Operator Support System for Multi Product Processes - Application to Polyethylene Production
Process manufacturing is increasingly being driven by market forces and customer needs and perceptions, resulting in necessity of flexible multi-product manufacturing. The increasing automation and tighter quality constraints related to these processes make the operator's job more and more difficult. This makes decision support systems for the operator more important than ever before. Based on the three-level model of skilled operators, this paper proposes a modular Operator Support System (OSS). As the proposed approach extensively uses process data, the OSS is based on a data warehouse designed with the help of enterprise and process modeling tools. For human-computer interaction, front-end tools have been worked out where advanced multivariate statistical models are applied to extract the most informative features. The concept is illustrated by an industrial case study, where the OSS is designed for the monitoring and control of a high-density polyethylene plant.
Process data warehouse
Process data warehousing supports efficiently the monitoring and analysis of complex multi-product technologies. Main steps and conditions of a novel process information system were developed to monitor and analyze complex multi-product technologies.
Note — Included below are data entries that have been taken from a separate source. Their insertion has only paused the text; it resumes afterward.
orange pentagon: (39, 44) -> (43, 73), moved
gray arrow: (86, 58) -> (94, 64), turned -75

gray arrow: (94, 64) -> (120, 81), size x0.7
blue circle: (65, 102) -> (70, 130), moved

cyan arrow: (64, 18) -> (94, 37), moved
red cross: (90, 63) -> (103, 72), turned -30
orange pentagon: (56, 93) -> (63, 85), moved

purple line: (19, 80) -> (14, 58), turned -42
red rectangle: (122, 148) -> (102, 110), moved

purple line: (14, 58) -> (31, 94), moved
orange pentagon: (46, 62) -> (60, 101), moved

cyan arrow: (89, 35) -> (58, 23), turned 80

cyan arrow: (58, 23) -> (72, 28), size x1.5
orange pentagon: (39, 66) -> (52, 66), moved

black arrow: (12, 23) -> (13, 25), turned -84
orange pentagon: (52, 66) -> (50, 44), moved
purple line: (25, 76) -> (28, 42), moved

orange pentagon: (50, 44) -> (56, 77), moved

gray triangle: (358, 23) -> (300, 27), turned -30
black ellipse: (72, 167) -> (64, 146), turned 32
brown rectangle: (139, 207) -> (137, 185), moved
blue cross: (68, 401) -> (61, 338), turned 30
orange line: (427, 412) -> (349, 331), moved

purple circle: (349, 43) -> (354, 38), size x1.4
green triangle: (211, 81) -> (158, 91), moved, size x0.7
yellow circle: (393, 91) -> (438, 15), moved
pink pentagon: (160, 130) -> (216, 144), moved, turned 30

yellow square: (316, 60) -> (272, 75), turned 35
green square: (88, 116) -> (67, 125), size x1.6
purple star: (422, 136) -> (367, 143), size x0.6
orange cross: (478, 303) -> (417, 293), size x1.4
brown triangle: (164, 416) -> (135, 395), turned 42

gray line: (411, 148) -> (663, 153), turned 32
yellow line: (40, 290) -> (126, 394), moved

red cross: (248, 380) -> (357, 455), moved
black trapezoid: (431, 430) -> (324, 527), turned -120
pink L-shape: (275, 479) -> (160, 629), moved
In order to extract the relevant information both exploratory analysis and data mining methodologies were elaborated.
A two-level structure of the developed information system was determined, in which the process data warehouse is the central element of the second, analytical level. It contains non-violate, consistent and pre-processed data and works independently from other databases at the first, operating level. Analyzer tools and applications connected to the data warehouse were also developed. The developed process information system was evaluated on a complex, multi-product polypropylene technology. The evaluation has proved that the system works efficiently and the various statistical analyzes and data mining methods mine the historical process data effectively.
Self-Organizing Maps in Process Monitoring and Control
For the effective application of Self-Organizing Maps in model based control a control-related framework have been worked out. This framework is based on the following generating elements: Identification, Adaptation, Inversion, and Linearization. By means of these building blocks, inverse model based and model predictive (MPC) controllers were generated.